Adaptive syndrome measurements for Shor-style error correction

TL;DR

This paper introduces an adaptive syndrome measurement method for Shor-style fault-tolerant error correction, reducing the number of measurement rounds needed and improving error correction efficiency for stabilizer codes.

Contribution

It develops an adaptive syndrome measurement protocol that optimizes the number of rounds in Shor FTEC, applicable to any stabilizer code, and verified through simulations.

Findings

Reduces the maximum number of measurement rounds compared to traditional methods.

Preserves code distance and increases pseudothreshold in simulations.

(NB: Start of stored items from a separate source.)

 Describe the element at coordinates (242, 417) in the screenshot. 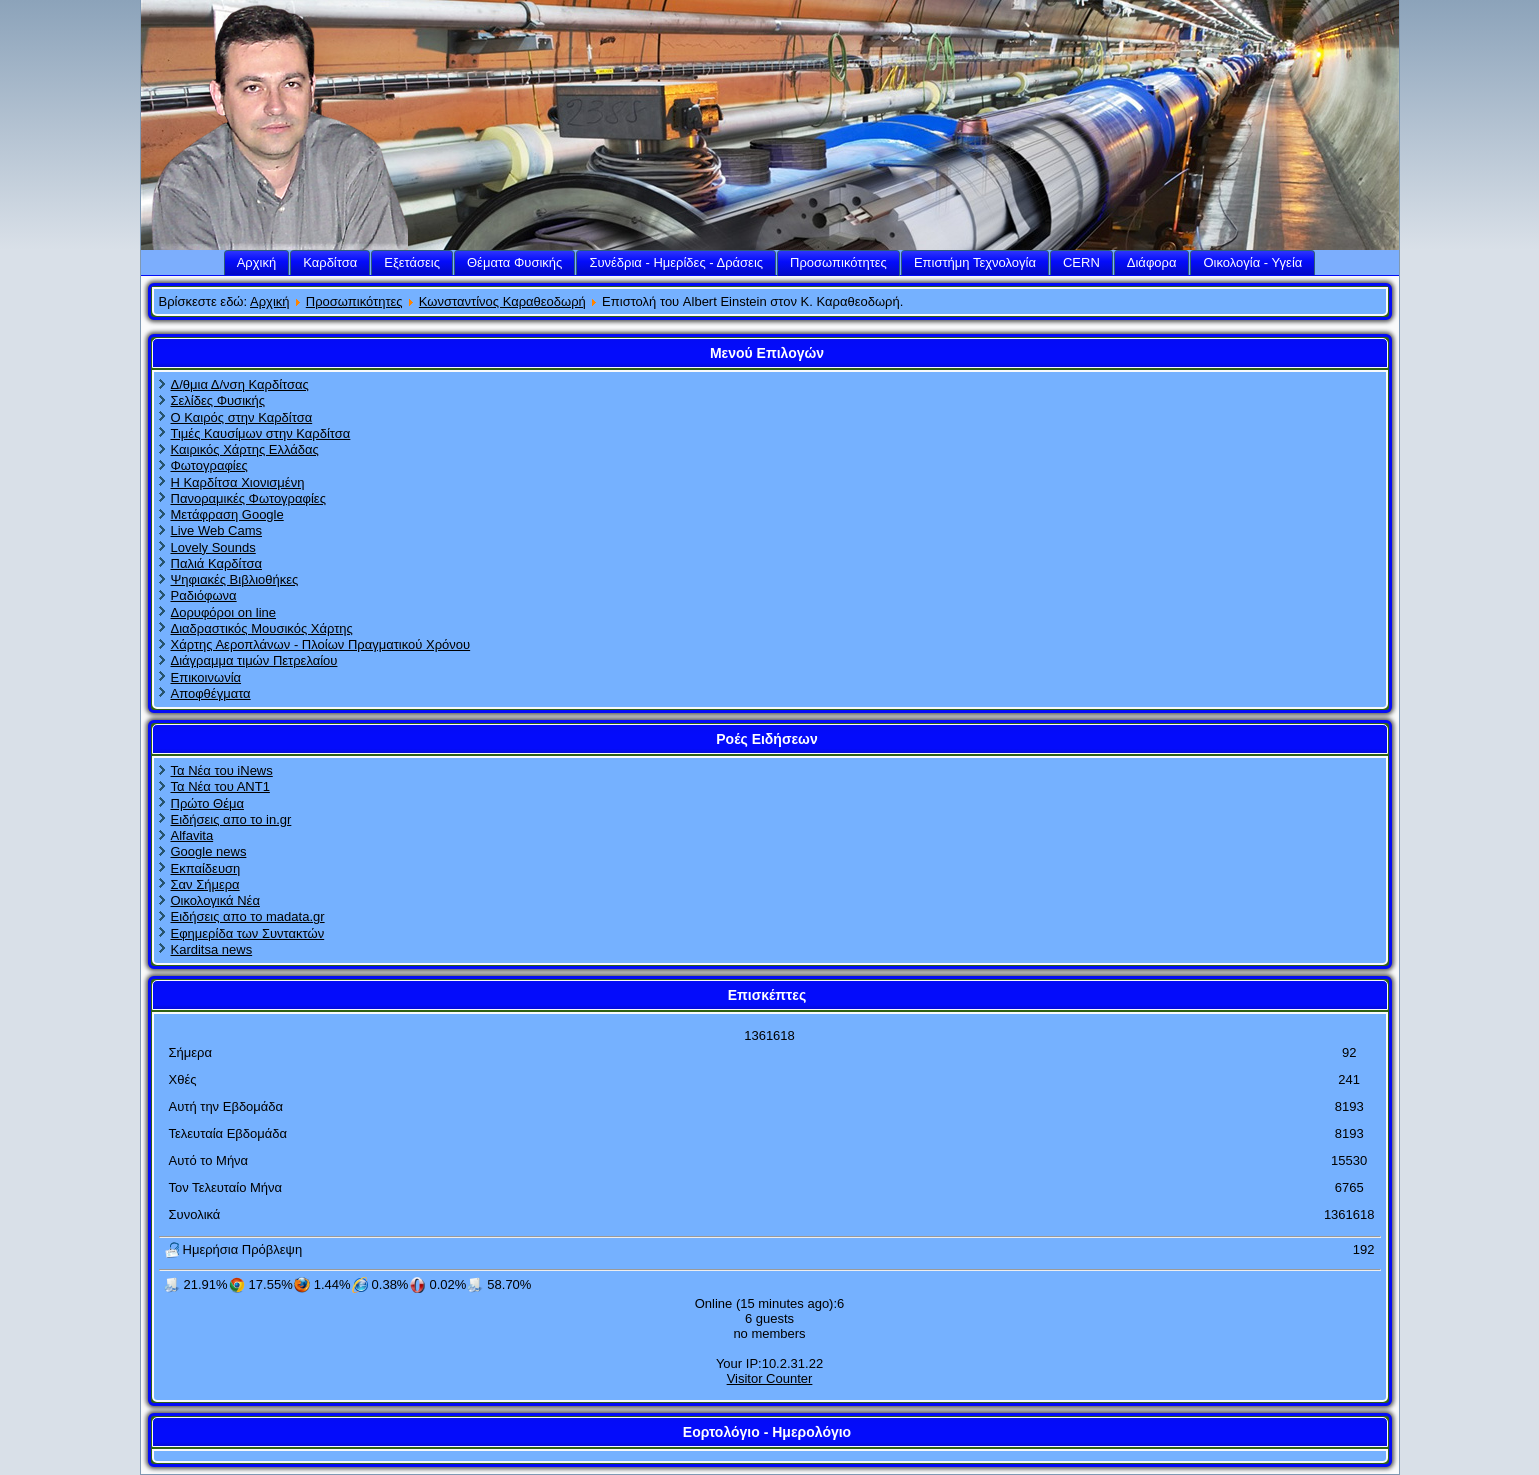

I see `Ο Καιρός στην Καρδίτσα` at that location.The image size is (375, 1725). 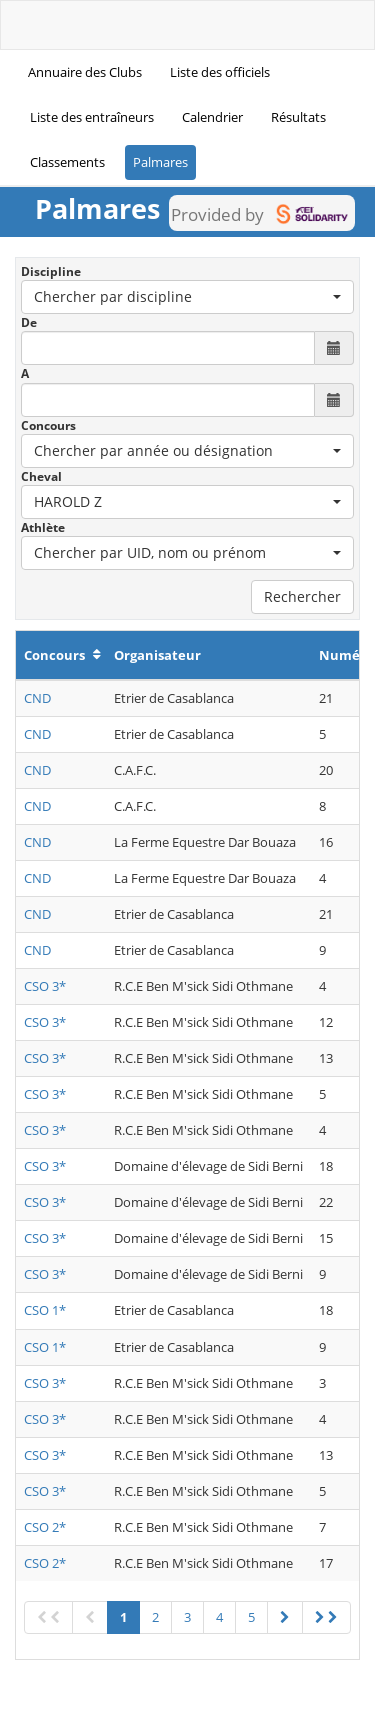 I want to click on Liste des officiels, so click(x=220, y=72).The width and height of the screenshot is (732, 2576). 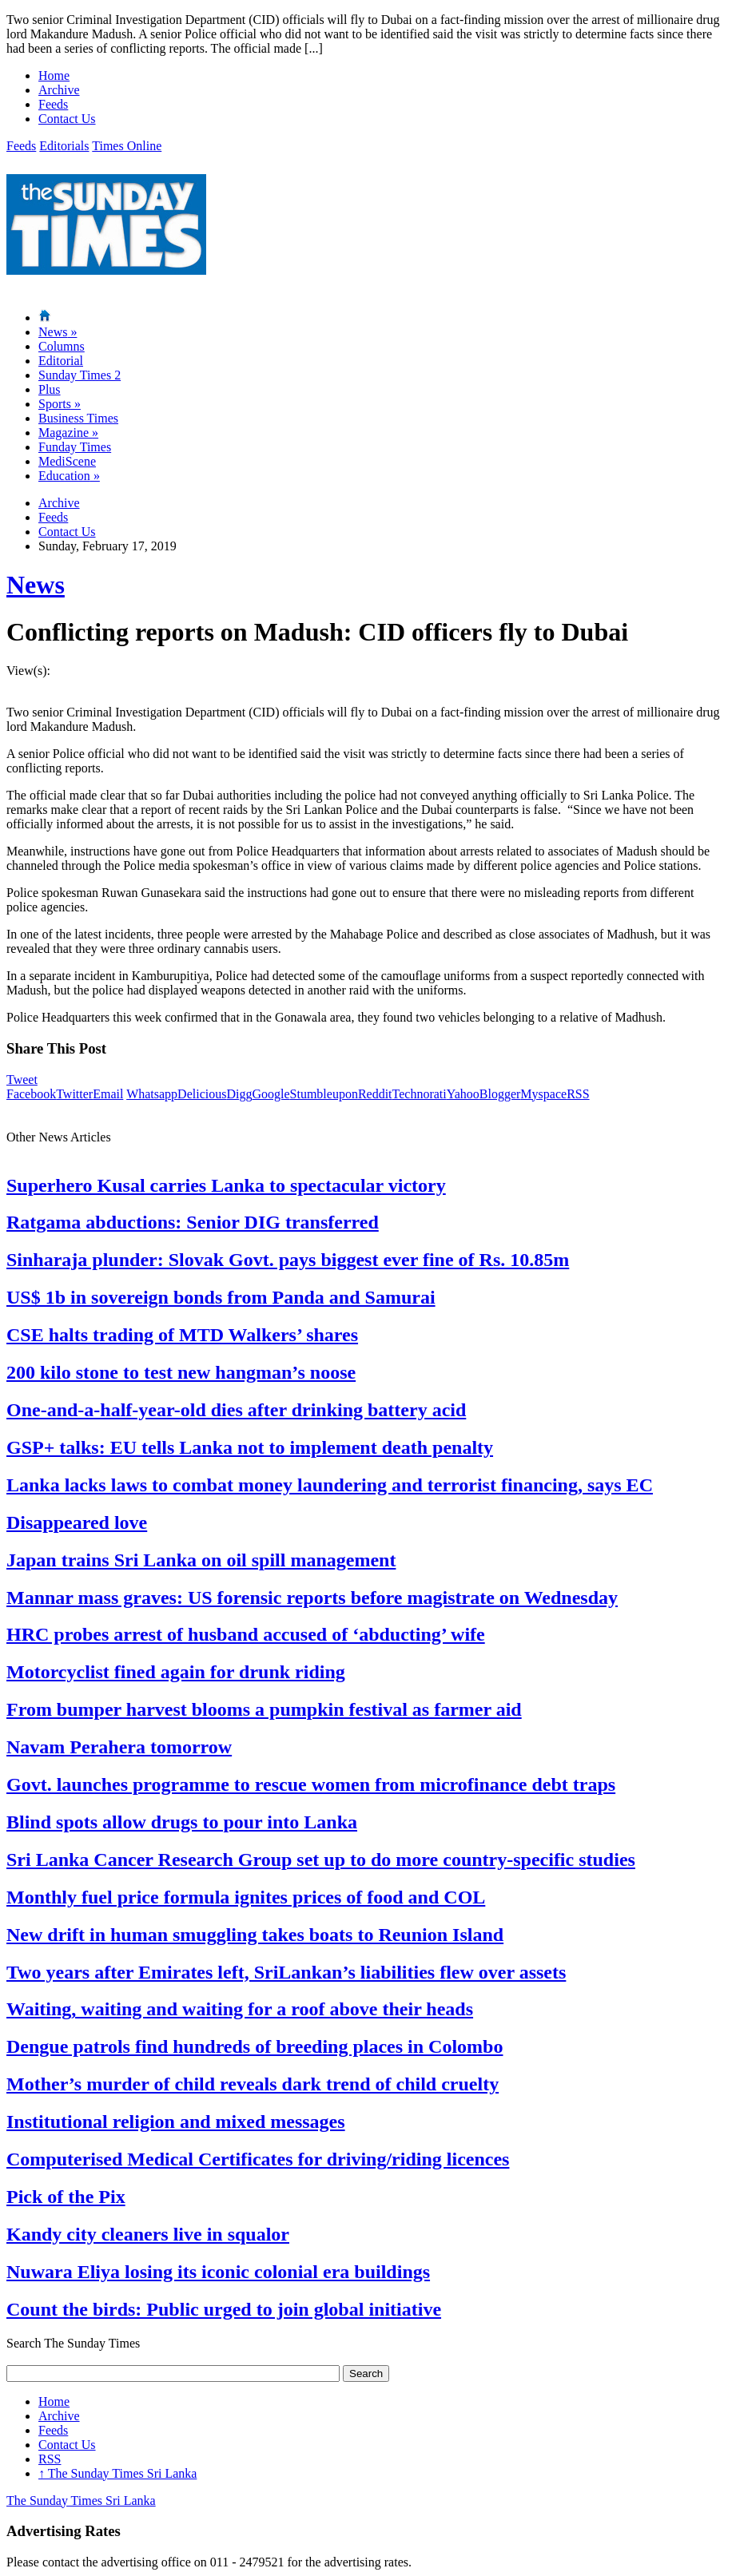 I want to click on Japan trains Sri Lanka on oil spill management, so click(x=201, y=1560).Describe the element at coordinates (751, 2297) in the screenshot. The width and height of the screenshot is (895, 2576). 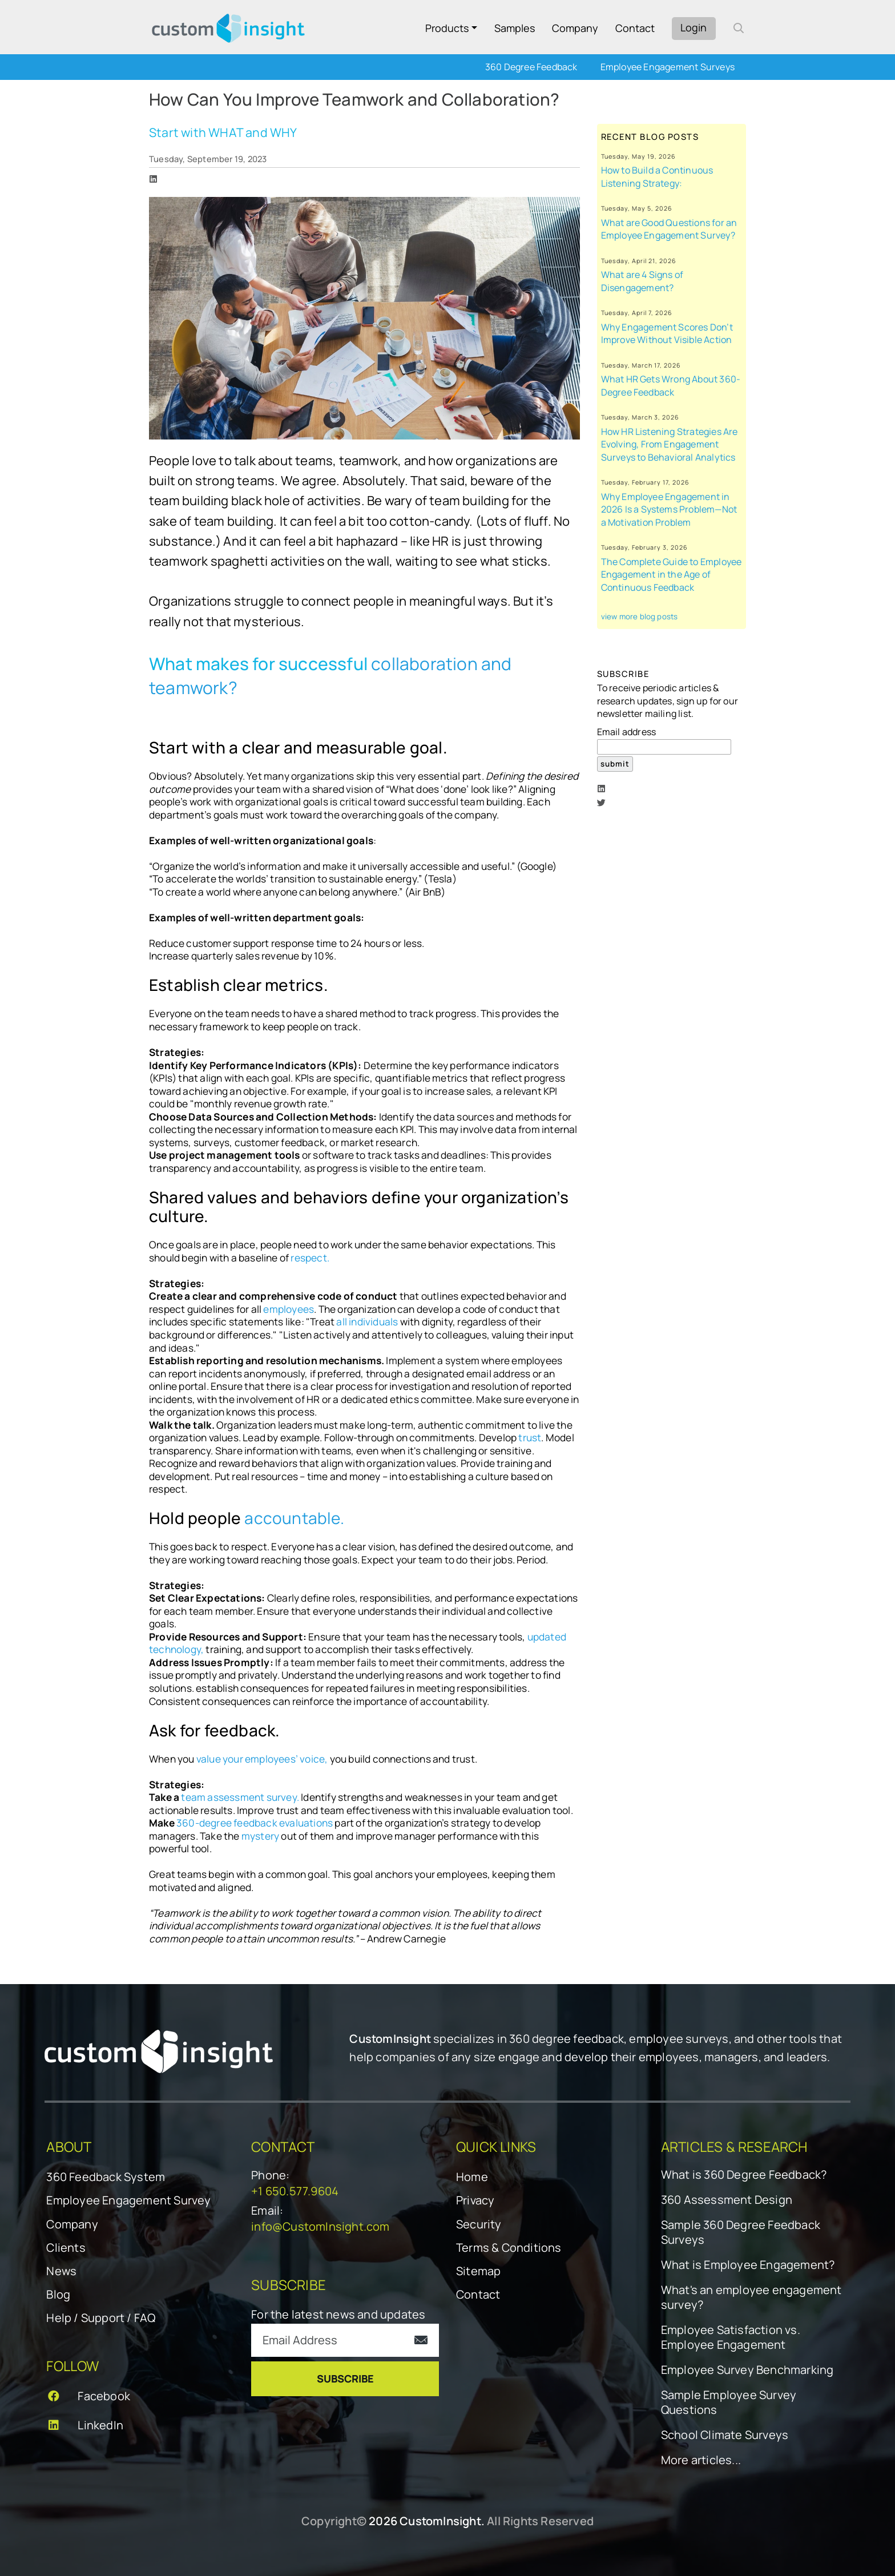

Requires no more than the code distance number of rounds on average.

Abstract

The Shor fault-tolerant error correction (FTEC) scheme uses transversal gates and ancilla qubits prepared in the cat state in syndrome extraction circuits to prevent propagation of errors caused by gate faults. For a stabilizer code of distance $d$ that can correct up to $t=\lfloor(d-1)/2\rfloor$ errors, the traditional Shor scheme handles ancilla preparation and measurement faults by performing syndrome measurements until the syndromes are repeated $t+1$ times in a row; in the worst-case scenario, $(t+1)^2$ rounds of measurements are required. In this work, we improve the Shor FTEC scheme using an adaptive syndrome measurement technique. The syndrome for error correction is determined based on information from the differences of syndromes obtained from consecutive rounds. Our protocols that satisfy the strong and the weak FTEC conditions require no more than $(t+3)^2/4-1$ rounds and $(t+3)^2/4-2$ rounds, respectively, and are applicable to any stabilizer code. Our simulations of FTEC protocols with the adaptive schemes on hexagonal color codes of small distances verify that our protocols preserve the code distance, can increase the pseudothreshold, and can decrease the average number of rounds compared to the traditional Shor scheme. We also find that for the code of distance $d$, our FTEC protocols with the adaptive schemes require no more than $d$ rounds on average.